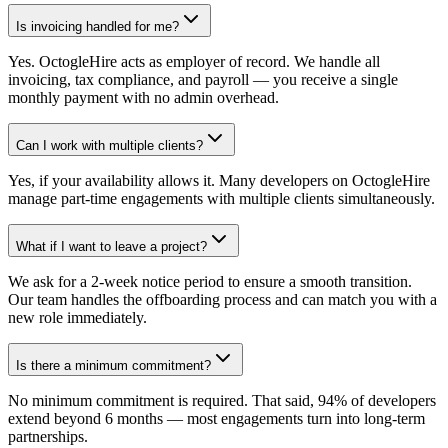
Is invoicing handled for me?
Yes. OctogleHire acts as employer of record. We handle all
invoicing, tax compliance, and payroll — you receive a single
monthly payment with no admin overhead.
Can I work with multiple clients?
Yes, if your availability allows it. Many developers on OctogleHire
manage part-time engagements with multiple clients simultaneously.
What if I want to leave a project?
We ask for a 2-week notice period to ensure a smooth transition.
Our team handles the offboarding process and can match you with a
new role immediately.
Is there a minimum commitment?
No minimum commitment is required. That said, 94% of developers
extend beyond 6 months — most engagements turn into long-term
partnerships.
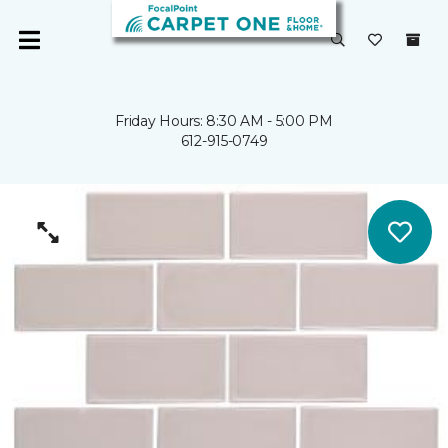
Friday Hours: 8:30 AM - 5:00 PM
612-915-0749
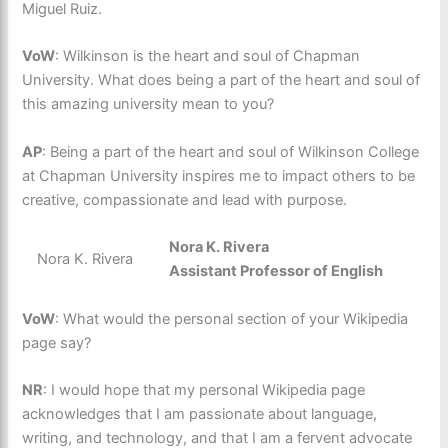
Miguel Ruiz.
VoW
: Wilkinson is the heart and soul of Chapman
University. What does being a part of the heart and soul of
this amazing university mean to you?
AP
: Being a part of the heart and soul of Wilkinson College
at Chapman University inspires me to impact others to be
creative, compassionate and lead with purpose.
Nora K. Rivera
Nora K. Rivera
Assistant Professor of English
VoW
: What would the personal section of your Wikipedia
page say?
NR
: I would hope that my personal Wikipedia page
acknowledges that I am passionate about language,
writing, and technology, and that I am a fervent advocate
═══
# WHAT YOU ARE ASKED TO DO:
Print each line of the listing exactly and include no pictures.

# REPLY TO THE EXERCISE:
Is invoicing handled for me?
Yes. OctogleHire acts as employer of record. We handle all
invoicing, tax compliance, and payroll — you receive a single
monthly payment with no admin overhead.
Can I work with multiple clients?
Yes, if your availability allows it. Many developers on OctogleHire
manage part-time engagements with multiple clients simultaneously.
What if I want to leave a project?
We ask for a 2-week notice period to ensure a smooth transition.
Our team handles the offboarding process and can match you with a
new role immediately.
Is there a minimum commitment?
No minimum commitment is required. That said, 94% of developers
extend beyond 6 months — most engagements turn into long-term
partnerships.
Friday Hours: 8:30 AM - 5:00 PM
612-915-0749
Miguel Ruiz.
VoW
: Wilkinson is the heart and soul of Chapman
University. What does being a part of the heart and soul of
this amazing university mean to you?
AP
: Being a part of the heart and soul of Wilkinson College
at Chapman University inspires me to impact others to be
creative, compassionate and lead with purpose.
Nora K. Rivera
Nora K. Rivera
Assistant Professor of English
VoW
: What would the personal section of your Wikipedia
page say?
NR
: I would hope that my personal Wikipedia page
acknowledges that I am passionate about language,
writing, and technology, and that I am a fervent advocate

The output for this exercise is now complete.